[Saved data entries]
----------------

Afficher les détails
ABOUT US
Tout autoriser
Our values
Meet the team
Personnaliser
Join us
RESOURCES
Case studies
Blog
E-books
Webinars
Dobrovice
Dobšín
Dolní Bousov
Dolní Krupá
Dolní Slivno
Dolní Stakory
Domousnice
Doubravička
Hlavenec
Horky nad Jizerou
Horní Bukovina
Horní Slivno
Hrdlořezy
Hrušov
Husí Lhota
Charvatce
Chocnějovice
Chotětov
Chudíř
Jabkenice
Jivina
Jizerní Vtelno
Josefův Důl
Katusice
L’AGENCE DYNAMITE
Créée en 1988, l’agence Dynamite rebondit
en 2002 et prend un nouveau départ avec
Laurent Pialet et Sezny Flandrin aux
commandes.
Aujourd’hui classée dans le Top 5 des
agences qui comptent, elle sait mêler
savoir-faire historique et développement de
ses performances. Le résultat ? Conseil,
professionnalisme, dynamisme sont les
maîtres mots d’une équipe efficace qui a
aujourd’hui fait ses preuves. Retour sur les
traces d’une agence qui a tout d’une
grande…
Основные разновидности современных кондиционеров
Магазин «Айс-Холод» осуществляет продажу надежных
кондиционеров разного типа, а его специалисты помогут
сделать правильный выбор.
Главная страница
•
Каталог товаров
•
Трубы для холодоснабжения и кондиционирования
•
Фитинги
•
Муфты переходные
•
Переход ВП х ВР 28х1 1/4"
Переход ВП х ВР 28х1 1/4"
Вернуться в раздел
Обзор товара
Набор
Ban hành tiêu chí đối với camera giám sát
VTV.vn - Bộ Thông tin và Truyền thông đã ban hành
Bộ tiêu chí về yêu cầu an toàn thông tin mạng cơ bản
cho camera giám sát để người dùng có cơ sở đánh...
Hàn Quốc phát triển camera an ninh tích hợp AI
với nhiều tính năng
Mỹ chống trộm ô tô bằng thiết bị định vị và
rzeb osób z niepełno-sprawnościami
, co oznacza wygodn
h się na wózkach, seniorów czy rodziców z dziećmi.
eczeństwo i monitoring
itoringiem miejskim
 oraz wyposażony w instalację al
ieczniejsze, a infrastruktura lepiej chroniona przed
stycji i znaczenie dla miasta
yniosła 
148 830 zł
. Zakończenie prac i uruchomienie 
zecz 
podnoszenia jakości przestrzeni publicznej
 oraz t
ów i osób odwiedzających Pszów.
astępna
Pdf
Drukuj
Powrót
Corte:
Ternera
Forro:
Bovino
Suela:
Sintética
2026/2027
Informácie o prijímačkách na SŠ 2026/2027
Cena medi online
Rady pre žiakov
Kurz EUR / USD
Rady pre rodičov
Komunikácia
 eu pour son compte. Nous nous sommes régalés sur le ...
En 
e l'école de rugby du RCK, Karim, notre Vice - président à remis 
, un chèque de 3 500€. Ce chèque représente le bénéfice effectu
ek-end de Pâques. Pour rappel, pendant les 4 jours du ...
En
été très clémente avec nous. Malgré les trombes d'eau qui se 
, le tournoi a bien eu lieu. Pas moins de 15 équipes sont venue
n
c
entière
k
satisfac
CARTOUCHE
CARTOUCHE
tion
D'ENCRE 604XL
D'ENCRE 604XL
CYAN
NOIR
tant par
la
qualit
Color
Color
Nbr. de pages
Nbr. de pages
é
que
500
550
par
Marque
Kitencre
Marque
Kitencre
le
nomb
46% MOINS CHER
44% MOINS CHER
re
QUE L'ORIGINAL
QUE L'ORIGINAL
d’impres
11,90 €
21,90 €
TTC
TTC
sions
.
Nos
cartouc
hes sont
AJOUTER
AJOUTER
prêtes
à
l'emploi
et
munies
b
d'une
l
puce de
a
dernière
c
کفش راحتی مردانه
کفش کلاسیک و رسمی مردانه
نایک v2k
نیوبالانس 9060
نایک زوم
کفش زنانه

----------------

## TASK
In the entries, find every line holding "thông" and copy it.

## COMPLETED EXERCISE
VTV.vn - Bộ Thông tin và Truyền thông đã ban hành
Bộ tiêu chí về yêu cầu an toàn thông tin mạng cơ bản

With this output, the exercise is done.